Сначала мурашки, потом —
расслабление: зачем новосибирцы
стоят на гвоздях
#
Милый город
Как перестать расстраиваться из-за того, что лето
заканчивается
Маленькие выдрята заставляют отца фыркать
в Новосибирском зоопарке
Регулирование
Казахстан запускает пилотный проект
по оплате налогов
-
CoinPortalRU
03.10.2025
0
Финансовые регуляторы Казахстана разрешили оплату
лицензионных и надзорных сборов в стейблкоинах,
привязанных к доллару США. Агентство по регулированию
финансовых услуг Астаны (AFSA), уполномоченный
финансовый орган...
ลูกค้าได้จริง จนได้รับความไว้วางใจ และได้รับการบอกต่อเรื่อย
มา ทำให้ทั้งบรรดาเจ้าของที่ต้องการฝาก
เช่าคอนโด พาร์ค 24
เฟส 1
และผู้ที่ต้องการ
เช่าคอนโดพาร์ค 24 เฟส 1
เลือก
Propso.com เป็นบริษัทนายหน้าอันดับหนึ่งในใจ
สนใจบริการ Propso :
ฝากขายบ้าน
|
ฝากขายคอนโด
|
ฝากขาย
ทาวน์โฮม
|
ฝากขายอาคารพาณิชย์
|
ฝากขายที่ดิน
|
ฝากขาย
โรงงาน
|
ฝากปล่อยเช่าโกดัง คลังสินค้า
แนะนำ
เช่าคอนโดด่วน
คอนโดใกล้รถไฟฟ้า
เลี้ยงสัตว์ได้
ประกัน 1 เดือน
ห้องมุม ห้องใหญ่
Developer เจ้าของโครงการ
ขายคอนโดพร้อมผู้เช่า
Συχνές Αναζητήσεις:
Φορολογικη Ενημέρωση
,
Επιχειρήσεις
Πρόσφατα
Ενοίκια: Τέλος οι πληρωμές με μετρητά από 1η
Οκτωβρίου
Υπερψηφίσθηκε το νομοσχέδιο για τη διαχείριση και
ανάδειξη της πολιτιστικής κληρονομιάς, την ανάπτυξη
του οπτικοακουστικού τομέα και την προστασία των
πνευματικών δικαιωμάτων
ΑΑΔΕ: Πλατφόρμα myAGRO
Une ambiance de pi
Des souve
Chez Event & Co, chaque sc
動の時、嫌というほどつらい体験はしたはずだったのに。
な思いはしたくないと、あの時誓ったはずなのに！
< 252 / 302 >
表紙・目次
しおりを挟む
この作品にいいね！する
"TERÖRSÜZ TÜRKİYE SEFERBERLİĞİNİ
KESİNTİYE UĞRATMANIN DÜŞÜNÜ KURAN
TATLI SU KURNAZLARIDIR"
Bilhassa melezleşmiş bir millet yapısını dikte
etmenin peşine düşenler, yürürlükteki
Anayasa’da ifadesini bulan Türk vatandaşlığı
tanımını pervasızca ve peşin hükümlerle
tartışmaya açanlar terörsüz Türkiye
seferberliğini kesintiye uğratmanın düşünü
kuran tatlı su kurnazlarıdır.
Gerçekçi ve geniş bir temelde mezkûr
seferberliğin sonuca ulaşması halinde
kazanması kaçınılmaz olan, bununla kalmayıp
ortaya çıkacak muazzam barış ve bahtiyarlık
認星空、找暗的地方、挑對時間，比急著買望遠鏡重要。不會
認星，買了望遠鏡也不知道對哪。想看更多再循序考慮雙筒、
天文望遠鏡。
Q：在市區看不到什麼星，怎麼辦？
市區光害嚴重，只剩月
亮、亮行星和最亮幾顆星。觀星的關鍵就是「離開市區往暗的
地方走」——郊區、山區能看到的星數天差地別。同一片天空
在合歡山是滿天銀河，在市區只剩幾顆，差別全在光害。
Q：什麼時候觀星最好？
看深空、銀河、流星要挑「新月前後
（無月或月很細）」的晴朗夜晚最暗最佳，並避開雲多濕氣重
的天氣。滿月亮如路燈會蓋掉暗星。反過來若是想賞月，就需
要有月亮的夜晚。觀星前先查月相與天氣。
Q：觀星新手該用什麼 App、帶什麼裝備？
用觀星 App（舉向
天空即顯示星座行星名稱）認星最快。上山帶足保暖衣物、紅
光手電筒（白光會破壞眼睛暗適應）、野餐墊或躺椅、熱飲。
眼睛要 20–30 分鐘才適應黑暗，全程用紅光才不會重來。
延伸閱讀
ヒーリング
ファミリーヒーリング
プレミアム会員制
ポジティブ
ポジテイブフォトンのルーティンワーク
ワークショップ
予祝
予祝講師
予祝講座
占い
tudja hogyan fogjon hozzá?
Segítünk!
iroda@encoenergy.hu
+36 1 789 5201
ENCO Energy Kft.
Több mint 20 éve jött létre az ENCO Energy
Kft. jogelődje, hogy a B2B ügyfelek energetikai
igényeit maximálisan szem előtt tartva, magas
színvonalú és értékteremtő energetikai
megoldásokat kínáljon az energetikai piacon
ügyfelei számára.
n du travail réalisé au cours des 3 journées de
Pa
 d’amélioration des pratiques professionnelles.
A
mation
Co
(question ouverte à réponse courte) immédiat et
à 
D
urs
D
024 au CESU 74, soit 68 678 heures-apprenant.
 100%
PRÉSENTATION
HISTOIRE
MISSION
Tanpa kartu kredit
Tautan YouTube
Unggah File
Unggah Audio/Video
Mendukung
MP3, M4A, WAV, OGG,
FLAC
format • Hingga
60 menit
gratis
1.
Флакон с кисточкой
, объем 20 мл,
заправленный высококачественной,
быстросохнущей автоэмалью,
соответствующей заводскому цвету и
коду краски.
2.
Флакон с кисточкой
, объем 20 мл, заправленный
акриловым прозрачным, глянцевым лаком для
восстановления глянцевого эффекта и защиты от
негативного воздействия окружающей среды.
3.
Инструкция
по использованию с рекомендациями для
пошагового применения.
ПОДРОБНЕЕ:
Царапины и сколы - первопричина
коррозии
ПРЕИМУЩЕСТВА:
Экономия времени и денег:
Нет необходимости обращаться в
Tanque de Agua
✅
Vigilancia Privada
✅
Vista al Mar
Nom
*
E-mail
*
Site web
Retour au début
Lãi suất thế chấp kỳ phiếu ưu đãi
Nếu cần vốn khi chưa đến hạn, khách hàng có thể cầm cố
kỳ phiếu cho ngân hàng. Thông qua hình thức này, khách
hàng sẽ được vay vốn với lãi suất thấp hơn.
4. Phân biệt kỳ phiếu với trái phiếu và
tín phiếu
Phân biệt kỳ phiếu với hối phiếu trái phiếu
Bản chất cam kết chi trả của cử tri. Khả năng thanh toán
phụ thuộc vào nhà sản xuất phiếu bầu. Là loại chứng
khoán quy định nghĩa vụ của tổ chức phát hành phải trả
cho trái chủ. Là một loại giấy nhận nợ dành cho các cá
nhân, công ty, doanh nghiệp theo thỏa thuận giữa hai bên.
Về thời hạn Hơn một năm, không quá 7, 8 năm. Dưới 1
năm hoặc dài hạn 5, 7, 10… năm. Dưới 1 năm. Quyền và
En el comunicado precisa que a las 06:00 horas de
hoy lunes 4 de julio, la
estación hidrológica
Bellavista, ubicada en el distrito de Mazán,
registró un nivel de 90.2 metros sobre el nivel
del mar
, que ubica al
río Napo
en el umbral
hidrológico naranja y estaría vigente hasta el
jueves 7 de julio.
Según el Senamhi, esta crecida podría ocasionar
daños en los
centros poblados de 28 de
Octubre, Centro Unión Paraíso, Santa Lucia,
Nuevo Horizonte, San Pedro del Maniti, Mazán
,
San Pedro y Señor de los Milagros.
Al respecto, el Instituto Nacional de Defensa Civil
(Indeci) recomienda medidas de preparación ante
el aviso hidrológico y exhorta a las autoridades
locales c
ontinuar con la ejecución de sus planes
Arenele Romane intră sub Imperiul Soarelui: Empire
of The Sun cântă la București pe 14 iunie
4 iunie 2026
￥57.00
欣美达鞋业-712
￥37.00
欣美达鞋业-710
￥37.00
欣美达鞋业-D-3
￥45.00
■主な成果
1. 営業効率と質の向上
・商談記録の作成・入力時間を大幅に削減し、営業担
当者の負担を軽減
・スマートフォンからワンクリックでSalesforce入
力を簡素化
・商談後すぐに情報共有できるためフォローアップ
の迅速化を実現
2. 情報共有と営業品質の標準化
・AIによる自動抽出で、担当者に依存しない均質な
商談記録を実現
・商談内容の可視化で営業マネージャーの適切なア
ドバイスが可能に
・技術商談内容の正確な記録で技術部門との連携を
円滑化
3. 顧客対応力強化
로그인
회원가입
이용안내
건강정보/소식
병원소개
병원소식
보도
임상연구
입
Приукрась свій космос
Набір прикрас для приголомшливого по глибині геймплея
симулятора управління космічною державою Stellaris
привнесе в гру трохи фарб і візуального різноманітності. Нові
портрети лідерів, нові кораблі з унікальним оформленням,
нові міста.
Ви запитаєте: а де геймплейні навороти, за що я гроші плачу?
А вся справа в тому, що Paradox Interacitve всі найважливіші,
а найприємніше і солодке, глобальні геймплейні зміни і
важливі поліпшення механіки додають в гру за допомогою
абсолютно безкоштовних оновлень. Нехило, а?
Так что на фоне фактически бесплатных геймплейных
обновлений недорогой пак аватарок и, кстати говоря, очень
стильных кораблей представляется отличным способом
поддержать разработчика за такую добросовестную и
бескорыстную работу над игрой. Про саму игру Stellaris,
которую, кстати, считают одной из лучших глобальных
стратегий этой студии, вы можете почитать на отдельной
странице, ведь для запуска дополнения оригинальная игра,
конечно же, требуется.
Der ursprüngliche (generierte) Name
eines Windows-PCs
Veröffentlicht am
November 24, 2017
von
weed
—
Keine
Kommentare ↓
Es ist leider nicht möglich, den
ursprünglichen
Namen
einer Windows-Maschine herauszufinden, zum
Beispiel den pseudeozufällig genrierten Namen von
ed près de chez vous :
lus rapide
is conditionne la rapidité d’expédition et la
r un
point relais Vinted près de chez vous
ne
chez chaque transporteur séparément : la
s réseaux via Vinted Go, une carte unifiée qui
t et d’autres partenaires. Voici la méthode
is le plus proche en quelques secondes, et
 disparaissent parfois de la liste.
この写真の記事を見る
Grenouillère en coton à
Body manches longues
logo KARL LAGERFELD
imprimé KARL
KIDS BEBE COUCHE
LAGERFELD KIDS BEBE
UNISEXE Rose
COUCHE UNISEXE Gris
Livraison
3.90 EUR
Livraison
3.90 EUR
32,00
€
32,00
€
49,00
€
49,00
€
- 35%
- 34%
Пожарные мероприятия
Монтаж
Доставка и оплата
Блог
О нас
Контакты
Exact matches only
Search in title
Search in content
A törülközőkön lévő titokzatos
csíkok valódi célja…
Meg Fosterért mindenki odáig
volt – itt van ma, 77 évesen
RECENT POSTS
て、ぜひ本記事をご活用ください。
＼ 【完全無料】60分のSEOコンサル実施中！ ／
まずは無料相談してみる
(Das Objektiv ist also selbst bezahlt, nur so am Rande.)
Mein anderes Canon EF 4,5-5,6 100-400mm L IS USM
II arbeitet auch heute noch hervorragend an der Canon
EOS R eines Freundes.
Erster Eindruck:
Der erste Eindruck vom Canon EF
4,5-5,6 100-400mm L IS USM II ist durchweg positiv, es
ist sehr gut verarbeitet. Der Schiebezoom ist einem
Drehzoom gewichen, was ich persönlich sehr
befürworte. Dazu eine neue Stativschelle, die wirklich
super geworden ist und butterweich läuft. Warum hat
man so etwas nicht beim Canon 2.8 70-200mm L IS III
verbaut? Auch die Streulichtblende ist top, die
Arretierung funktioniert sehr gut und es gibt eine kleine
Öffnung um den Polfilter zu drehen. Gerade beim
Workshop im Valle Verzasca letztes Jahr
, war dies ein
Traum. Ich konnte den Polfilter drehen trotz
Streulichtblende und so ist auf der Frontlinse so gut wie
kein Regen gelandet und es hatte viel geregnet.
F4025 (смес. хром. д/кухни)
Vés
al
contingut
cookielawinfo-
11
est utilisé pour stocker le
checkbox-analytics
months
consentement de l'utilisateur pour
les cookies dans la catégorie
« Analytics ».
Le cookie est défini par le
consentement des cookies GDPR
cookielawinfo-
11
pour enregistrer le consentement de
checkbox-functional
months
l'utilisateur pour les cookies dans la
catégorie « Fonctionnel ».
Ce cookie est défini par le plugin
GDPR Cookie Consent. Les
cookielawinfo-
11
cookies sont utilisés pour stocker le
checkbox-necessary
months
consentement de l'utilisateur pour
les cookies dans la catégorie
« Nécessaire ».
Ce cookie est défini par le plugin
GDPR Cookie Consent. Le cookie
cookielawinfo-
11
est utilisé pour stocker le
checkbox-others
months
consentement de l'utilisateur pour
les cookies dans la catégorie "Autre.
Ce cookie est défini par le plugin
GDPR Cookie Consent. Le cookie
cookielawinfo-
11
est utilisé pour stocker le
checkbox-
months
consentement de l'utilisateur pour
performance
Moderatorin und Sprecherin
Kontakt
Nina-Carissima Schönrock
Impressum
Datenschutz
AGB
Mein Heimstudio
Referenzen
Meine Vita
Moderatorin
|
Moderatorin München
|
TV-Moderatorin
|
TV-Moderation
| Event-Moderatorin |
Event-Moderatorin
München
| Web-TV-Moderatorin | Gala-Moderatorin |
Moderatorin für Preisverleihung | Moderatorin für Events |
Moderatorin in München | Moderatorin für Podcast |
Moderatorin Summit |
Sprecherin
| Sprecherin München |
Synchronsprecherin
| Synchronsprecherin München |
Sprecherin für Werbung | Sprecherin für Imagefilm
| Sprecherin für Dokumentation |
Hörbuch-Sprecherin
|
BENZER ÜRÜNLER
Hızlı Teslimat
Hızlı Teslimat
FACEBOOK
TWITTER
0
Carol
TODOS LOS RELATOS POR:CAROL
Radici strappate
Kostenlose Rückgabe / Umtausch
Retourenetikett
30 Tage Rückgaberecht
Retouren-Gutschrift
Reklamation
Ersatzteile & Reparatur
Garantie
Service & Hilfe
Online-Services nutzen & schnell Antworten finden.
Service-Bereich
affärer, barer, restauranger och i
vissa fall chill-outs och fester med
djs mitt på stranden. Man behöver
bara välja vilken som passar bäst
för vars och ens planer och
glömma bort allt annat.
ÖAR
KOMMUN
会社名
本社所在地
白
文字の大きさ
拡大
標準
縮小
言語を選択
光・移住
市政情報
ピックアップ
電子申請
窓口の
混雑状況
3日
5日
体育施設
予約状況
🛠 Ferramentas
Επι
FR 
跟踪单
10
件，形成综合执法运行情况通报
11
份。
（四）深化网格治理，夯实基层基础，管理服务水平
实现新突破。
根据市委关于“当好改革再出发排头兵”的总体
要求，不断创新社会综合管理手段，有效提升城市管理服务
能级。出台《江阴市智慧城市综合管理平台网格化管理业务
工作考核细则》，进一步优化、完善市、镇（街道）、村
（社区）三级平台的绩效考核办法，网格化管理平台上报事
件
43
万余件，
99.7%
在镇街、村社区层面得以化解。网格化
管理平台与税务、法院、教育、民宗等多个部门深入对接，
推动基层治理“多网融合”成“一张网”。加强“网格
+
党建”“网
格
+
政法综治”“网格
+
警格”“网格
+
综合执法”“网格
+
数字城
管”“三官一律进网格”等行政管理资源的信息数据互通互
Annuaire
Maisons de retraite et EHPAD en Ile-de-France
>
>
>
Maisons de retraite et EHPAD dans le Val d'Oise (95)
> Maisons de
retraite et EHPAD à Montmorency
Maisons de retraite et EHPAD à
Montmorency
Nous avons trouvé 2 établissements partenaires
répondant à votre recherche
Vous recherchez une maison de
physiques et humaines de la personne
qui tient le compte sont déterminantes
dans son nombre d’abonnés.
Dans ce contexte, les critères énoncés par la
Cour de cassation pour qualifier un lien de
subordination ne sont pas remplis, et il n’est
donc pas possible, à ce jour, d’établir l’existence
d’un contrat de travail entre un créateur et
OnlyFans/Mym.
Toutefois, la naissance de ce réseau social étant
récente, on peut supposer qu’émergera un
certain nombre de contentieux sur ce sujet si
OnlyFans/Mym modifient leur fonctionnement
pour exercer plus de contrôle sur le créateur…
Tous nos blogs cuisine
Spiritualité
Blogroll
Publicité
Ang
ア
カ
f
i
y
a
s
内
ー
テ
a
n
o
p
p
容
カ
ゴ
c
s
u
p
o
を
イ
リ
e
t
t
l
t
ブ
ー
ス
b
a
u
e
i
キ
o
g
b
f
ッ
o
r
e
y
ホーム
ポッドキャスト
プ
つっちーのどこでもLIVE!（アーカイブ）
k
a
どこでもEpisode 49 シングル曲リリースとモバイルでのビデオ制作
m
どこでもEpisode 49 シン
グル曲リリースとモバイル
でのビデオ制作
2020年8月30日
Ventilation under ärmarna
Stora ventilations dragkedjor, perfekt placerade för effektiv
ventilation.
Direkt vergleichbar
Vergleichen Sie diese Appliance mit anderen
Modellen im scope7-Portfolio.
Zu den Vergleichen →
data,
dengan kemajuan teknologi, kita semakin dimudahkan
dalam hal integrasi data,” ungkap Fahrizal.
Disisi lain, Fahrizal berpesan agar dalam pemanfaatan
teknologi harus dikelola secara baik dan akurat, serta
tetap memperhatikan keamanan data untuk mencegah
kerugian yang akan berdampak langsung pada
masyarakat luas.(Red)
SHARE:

> _How to complete this task_
The entries above hold a line with "phụ thuộc vào" and a later line with "centros poblados de 28 de". Write out exactly those lines and all lines between, nothing more.

> _Answer to the exercise_
phụ thuộc vào nhà sản xuất phiếu bầu. Là loại chứng
khoán quy định nghĩa vụ của tổ chức phát hành phải trả
cho trái chủ. Là một loại giấy nhận nợ dành cho các cá
nhân, công ty, doanh nghiệp theo thỏa thuận giữa hai bên.
Về thời hạn Hơn một năm, không quá 7, 8 năm. Dưới 1
năm hoặc dài hạn 5, 7, 10… năm. Dưới 1 năm. Quyền và
En el comunicado precisa que a las 06:00 horas de
hoy lunes 4 de julio, la
estación hidrológica
Bellavista, ubicada en el distrito de Mazán,
registró un nivel de 90.2 metros sobre el nivel
del mar
, que ubica al
río Napo
en el umbral
hidrológico naranja y estaría vigente hasta el
jueves 7 de julio.
Según el Senamhi, esta crecida podría ocasionar
daños en los
centros poblados de 28 de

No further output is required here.